Coverage Metric
Definition
Coverage measures task completion reliability: the proportion of required work units an agent successfully completes in a long-horizon task.
Unlike quality metrics (correctness, style, performance), coverage answers: “Did it finish the job?”
Key Characteristics
Formula
Coverage = (Completed Units / Total Required Units) × 100
Where “units” are task-appropriate:
- Literature review: papers processed
- Code migration: files converted
- Test generation: functions covered
- Data processing: records handled
Why Coverage Matters
Quality metrics assume the agent attempted the work. But long-horizon agents often fail silently:
- Early termination without completing all items
- Skipping items without acknowledgment
- Producing empty or metadata-only outputs
Coverage catches these failures that quality metrics miss.
Measurement
Report three values across multiple runs:
- Max — Best-case completion
- Min — Worst-case completion
- Avg — Expected completion
High variance (large gap between max and min) indicates unreliable architecture, even if max is perfect.
ASDLC Usage
Coverage is particularly relevant for:
- Batch PBI execution — Did the agent complete all subtasks?

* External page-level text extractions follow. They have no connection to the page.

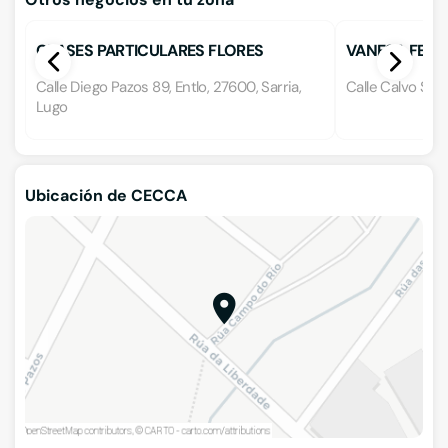
CLASES PARTICULARES FLORES
VANESA FERR
Calle Diego Pazos 89, Entlo, 27600, Sarria,
Calle Calvo Sote
Lugo
Ubicación de CECCA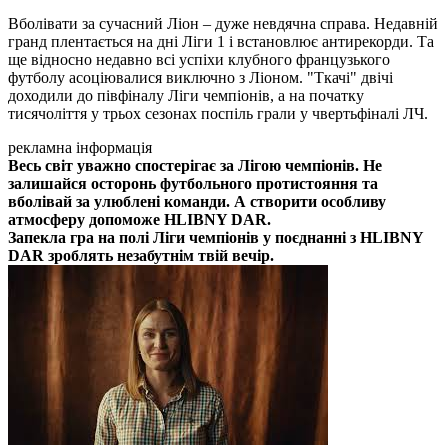
Вболівати за сучасний Ліон – дуже невдячна справа. Недавній
гранд плентається на дні Ліги 1 і встановлює антирекорди. Та
ще відносно недавно всі успіхи клубного французького
футболу асоціювалися виключно з Ліоном. "Ткачі" двічі
доходили до півфіналу Ліги чемпіонів, а на початку
тисячоліття у трьох сезонах поспіль грали у чвертьфіналі ЛЧ.
рекламна інформація
Весь світ уважно спостерігає за Лігою чемпіонів. Не
залишайся осторонь футбольного протистояння та
вболівай за улюблені команди. А створити особливу
атмосферу допоможе HLIBNY DAR.
Запекла гра на полі Ліги чемпіонів у поєднанні з HLIBNY
DAR зроблять незабутнім твій вечір.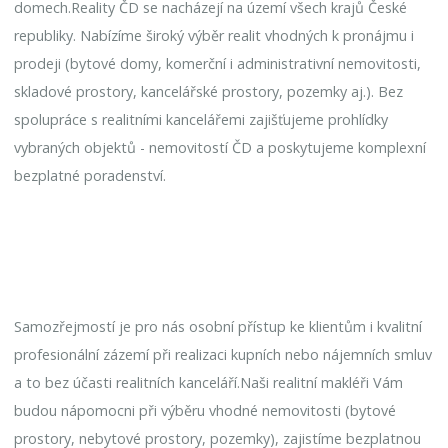
domech.Reality ČD se nacházejí na území všech krajů České
republiky. Nabízíme široký výběr realit vhodných k pronájmu i
prodeji (bytové domy, komerční i administrativní nemovitosti,
skladové prostory, kancelářské prostory, pozemky aj.). Bez
spolupráce s realitními kancelářemi zajišťujeme prohlídky
vybraných objektů - nemovitostí ČD a poskytujeme komplexní
bezplatné poradenství.
Samozřejmostí je pro nás osobní přístup ke klientům i kvalitní
profesionální zázemí při realizaci kupních nebo nájemních smluv
a to bez účasti realitních kanceláří.Naši realitní makléři Vám
budou nápomocni při výběru vhodné nemovitosti (bytové
prostory, nebytové prostory, pozemky), zajistíme bezplatnou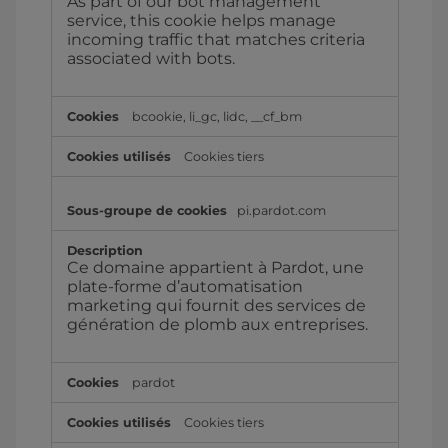
As part of our bot management
service, this cookie helps manage
incoming traffic that matches criteria
associated with bots.
bcookie, li_gc, lidc, __cf_bm
Cookies tiers
pi.pardot.com
Ce domaine appartient à Pardot, une
plate-forme d’automatisation
marketing qui fournit des services de
génération de plomb aux entreprises.
pardot
Cookies tiers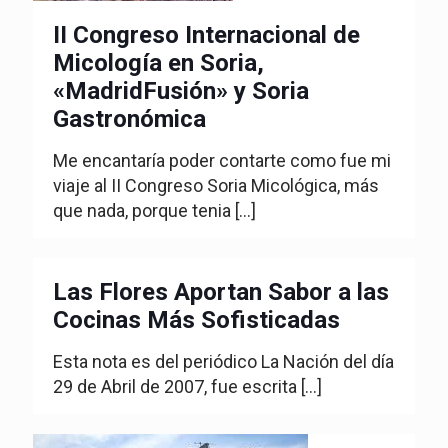
II Congreso Internacional de
Micología en Soria,
«MadridFusión» y Soria
Gastronómica
Me encantaría poder contarte como fue mi
viaje al II Congreso Soria Micológica, más
que nada, porque tenia
[…]
Las Flores Aportan Sabor a las
Cocinas Más Sofisticadas
Esta nota es del periódico La Nación del día
29 de Abril de 2007, fue escrita
[…]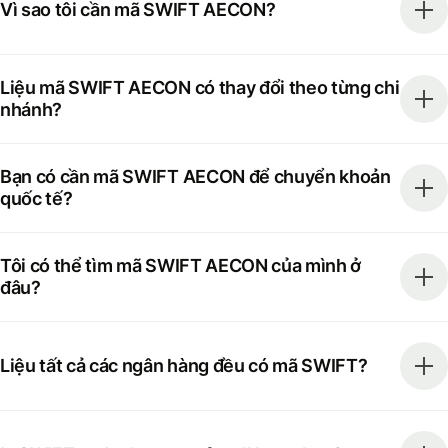
Vì sao tôi cần mã SWIFT AECON?
Liệu mã SWIFT AECON có thay đổi theo từng chi
nhánh?
Bạn có cần mã SWIFT AECON để chuyển khoản
quốc tế?
Tôi có thể tìm mã SWIFT AECON của mình ở
đâu?
Liệu tất cả các ngân hàng đều có mã SWIFT?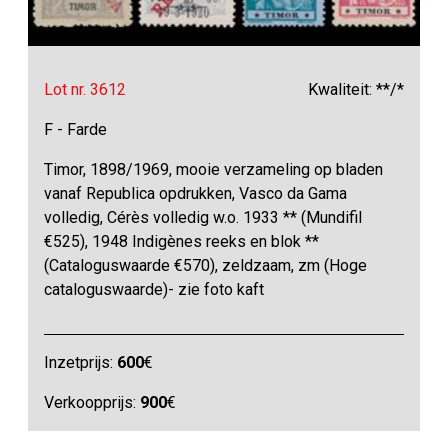
Lot nr. 3612
Kwaliteit: **/*
F - Farde
Timor, 1898/1969, mooie verzameling op bladen
vanaf Republica opdrukken, Vasco da Gama
volledig, Cérès volledig w.o. 1933 ** (Mundifil
€525), 1948 Indigènes reeks en blok **
(Cataloguswaarde €570), zeldzaam, zm (Hoge
cataloguswaarde)- zie foto kaft
Inzetprijs:
600
€
Verkoopprijs:
900
€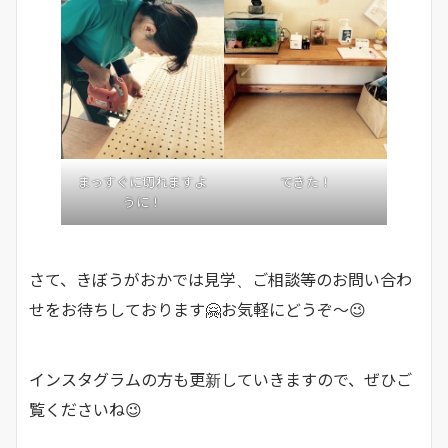
まっすぐに切れますよ
できた！
うに！
さて、きぼうがおかでは見学、ご相談等のお問い合わ
せをお待ちしております🤗お気軽にどうぞ～😉
インスタグラムの方も更新していきますので、ぜひご
覧くださいね😉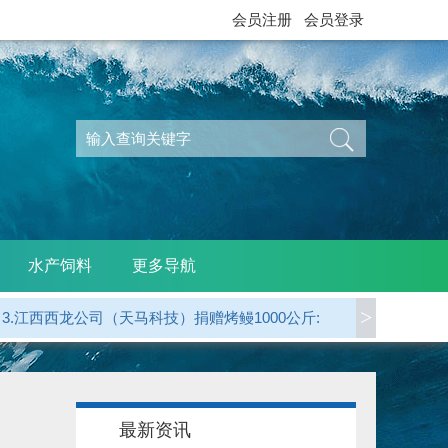
会员注册
会员登录
水产饲料
更多导航
>
3.江西西龙公司（天马科技）捐赠烤鳗1000公斤:
4.龙岩 郭贤平副会长 捐赠50000元:
5.三明 华盛集团（姚弓善副会长） 捐赠50000元:
最新资讯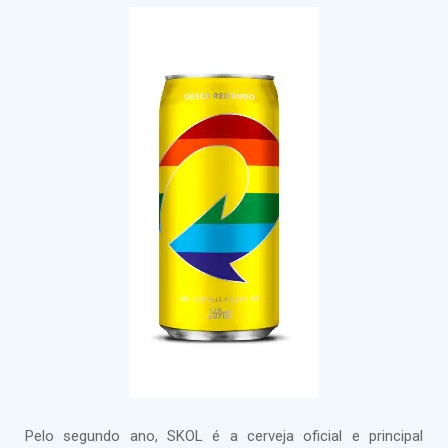
Pelo segundo ano, SKOL é a cerveja oficial e principal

- Migration tasks — Were all files processed?
- Review Gates — Did the Critic review all flagged items?
Consider adding coverage assertions to Quality Gates for batch operations.
References
- (2026).
InfiAgent: An Infinite-Horizon Framework for General-Purpose Autonomous Agents
.
Accessed January 10, 2026.
Introduces coverage as primary metric for long-horizon agent evaluation.